Work out how many lines in the data include the string "naprawczy"; reply with that number alone.

Given records below:

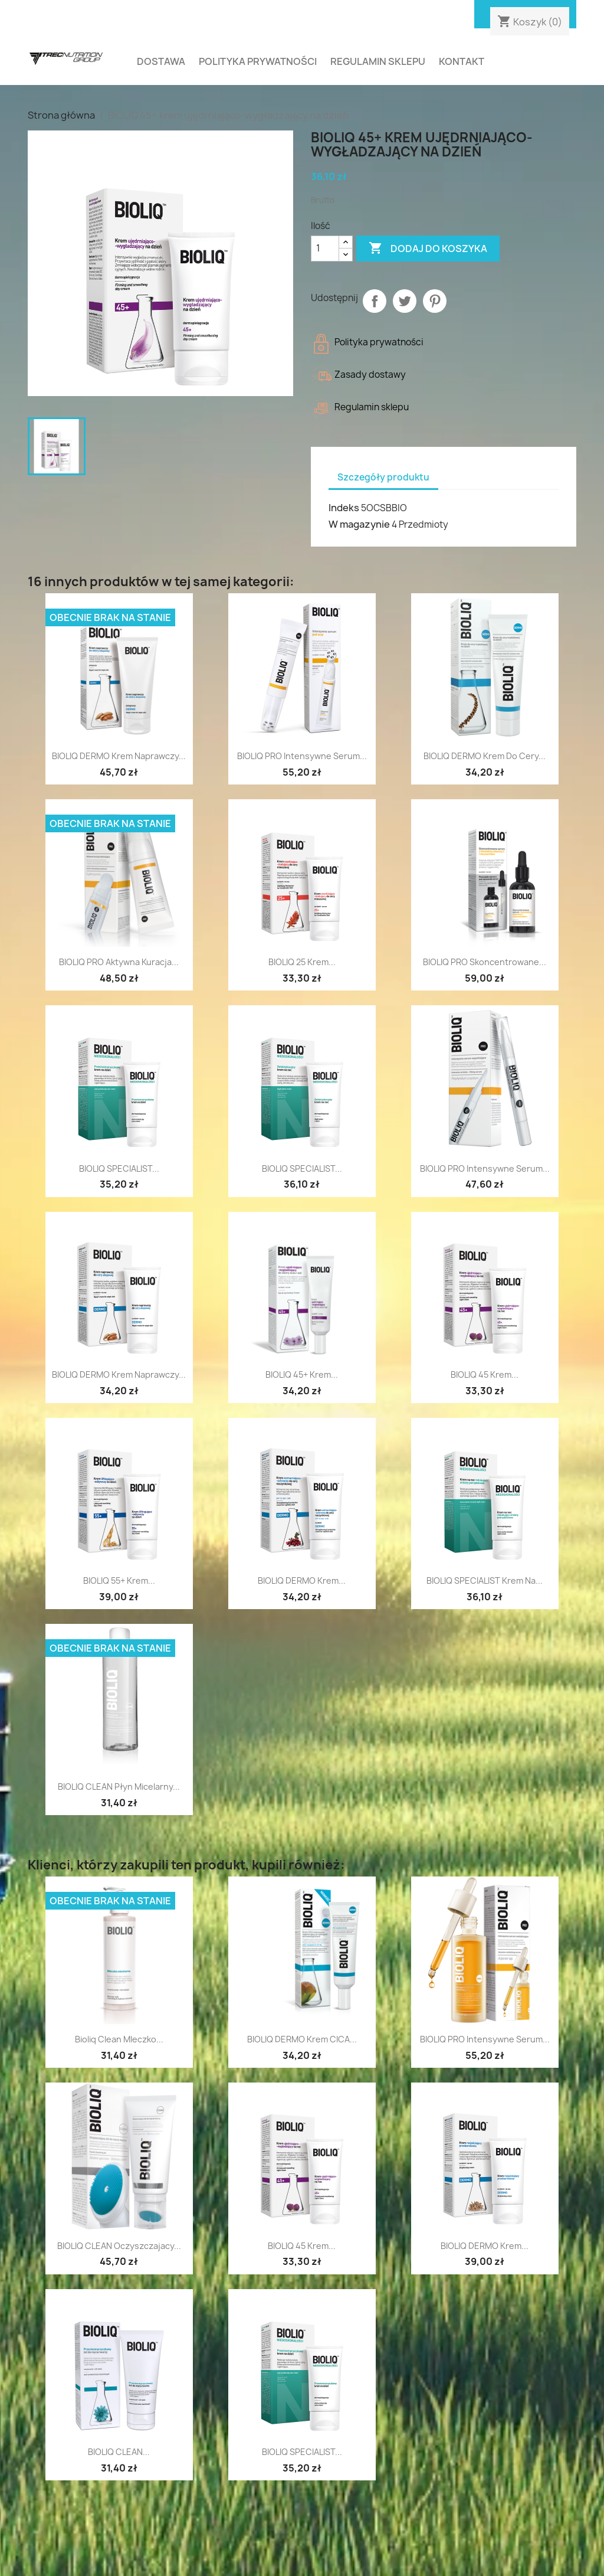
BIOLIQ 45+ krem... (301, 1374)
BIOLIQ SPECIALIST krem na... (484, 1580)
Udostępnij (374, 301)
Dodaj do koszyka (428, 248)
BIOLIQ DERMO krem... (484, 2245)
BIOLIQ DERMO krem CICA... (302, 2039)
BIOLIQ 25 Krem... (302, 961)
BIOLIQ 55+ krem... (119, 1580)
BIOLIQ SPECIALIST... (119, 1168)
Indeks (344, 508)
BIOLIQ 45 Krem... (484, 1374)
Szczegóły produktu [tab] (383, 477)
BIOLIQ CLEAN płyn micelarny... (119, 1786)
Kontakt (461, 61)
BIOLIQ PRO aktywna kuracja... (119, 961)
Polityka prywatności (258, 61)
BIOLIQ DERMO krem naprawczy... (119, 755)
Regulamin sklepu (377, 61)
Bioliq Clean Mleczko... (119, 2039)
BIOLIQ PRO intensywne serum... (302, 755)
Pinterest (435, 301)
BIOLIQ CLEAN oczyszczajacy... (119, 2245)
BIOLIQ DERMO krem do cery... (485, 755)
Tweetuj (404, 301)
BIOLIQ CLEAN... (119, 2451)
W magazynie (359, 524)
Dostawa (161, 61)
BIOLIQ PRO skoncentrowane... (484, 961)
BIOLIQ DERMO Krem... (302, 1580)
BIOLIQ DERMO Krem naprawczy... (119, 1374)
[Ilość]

End of Given records.

_Exercise response_
2